Come il sole spuntò, Serse versando libagioni nel mare da una coppa d’oro rivolse al sole la preghiera che non gli capitasse alcun evento tale da farlo desistere dall’assoggettare l’Europa prima di averne raggiunto i confini. (Erodoto, Storie, VII, 54, 2)

Stimolato dal manifesto pubblicitario che recava la suddetta citazione, domenica scorsa mi sono recato in visita all’Antiquarium di Himera per ammirare il capolavoro di età ellenistica denominato Phiale Aurea (v. foto), ossia quella coppa d’oro, finemente cesellata, rinvenuta casualmente nel territorio di Caltavuro nel 1980.
La sua storia è stata molto travagliata, difatti venne venduta clandestinamente all’estero ed è ritornata in Sicilia nel 1999, a seguito dell’azione investigativa dei Carabinieri e della Procura della Repubblica di Termini Imerese, a cui ha collaborato anche il nostro concittadino Frank Di Maio.
Per chi volesse approfondire l’argomento ecco il link al sito della Pro Loco Caltavuturo:
http://prolococaltavuturo.it/index.php?option=com_content&view=article&i...
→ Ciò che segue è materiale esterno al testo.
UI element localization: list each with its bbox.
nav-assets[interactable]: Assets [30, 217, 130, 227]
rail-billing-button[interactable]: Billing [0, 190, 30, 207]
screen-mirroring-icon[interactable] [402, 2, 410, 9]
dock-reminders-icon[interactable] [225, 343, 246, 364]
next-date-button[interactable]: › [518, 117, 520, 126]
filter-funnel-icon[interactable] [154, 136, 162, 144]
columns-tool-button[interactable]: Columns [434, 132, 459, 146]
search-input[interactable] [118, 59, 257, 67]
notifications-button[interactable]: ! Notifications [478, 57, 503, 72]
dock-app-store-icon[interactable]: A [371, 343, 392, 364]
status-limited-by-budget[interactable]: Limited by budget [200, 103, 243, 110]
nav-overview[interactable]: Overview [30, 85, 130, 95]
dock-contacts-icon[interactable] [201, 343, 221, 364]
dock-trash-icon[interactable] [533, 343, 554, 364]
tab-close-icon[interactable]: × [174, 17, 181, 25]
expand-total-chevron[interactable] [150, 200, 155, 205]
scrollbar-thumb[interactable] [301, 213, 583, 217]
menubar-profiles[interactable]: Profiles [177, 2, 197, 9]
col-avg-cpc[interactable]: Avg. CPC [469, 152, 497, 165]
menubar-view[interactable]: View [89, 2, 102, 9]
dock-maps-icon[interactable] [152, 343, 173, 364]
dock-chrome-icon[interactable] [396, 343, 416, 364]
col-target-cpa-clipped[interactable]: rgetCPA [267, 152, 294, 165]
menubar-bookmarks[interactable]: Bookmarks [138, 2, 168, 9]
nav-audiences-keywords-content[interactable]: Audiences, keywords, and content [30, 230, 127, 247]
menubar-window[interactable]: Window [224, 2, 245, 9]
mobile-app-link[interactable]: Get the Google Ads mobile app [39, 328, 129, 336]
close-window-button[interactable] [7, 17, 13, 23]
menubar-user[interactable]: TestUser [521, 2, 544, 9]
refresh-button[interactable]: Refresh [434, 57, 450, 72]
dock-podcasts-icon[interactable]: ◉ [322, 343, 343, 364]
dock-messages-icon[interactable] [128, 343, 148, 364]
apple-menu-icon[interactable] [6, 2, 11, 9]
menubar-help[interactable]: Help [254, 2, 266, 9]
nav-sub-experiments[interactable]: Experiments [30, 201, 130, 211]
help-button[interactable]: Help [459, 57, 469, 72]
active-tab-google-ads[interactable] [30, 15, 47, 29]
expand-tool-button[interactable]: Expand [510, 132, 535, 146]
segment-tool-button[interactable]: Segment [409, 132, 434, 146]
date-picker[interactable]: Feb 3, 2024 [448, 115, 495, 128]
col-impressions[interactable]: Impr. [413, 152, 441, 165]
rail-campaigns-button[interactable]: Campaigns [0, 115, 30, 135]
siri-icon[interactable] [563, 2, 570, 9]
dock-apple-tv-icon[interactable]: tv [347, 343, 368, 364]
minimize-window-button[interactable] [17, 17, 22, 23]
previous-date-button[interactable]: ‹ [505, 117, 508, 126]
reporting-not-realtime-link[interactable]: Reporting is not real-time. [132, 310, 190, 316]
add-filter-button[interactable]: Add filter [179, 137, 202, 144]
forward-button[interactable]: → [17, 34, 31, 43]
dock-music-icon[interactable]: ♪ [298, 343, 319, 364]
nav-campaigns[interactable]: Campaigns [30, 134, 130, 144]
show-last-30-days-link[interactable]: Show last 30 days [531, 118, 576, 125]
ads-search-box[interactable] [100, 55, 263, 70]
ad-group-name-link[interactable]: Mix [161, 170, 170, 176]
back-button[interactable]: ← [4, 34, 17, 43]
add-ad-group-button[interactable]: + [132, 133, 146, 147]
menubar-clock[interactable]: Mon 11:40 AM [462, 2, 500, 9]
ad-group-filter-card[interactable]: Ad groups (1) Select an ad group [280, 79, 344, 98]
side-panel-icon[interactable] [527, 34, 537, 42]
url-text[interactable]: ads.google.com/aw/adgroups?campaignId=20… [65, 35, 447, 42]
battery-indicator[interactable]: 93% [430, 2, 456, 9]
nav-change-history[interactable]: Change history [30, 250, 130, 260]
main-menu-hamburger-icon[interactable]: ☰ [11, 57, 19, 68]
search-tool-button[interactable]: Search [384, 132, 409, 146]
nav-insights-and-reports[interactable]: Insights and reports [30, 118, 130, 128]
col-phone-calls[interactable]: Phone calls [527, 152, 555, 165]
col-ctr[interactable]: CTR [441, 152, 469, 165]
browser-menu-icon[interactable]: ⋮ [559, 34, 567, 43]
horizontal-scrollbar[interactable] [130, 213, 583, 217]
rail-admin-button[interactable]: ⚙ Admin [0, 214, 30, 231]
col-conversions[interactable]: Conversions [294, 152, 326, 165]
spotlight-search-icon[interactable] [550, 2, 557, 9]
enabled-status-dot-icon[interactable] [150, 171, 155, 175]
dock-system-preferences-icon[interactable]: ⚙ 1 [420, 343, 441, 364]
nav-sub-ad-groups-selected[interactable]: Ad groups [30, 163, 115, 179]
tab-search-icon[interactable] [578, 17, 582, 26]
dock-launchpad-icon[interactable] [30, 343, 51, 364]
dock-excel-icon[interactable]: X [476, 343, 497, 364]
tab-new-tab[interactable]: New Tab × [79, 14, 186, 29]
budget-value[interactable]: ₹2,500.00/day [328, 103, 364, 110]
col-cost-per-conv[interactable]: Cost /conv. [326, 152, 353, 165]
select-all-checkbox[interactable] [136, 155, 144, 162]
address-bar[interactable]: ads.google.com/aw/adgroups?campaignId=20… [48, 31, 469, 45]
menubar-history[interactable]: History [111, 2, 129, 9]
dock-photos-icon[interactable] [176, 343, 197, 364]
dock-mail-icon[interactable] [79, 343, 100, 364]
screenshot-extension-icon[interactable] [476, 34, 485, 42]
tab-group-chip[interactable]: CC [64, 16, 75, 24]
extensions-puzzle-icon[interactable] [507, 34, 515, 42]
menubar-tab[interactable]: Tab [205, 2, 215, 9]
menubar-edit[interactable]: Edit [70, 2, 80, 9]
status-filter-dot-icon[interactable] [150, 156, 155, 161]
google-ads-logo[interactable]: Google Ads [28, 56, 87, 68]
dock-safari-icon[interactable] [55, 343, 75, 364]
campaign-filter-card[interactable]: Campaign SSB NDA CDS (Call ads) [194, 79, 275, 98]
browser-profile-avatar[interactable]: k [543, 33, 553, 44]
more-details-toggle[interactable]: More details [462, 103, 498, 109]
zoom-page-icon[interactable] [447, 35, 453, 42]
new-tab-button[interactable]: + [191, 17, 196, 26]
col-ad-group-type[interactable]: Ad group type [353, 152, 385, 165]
Consiglio a tutti di farvi un salto, sono appena 15 minuti d’auto, anche perché in questo Museo (sito in loc. Buonfornello SS.113 Km.206), ben tenuto ed organizzato, potrete osservare, oltre ai numerosi ritrovamenti dell’antica colonia greca di Himera, tanti reperti archeologici, ellenistici e romani, scoperti nella nostra città dalle diverse campagne di scavo condotte dall’archeologo Amedeo Tullio, un’altra parte sono invece ospitati al museo Mandralisca. Di seguito la didascalia di uno di questi nostri tesori, gli altri per lunghezza del testo esplicativo necessitano di una pubblicazione autonoma.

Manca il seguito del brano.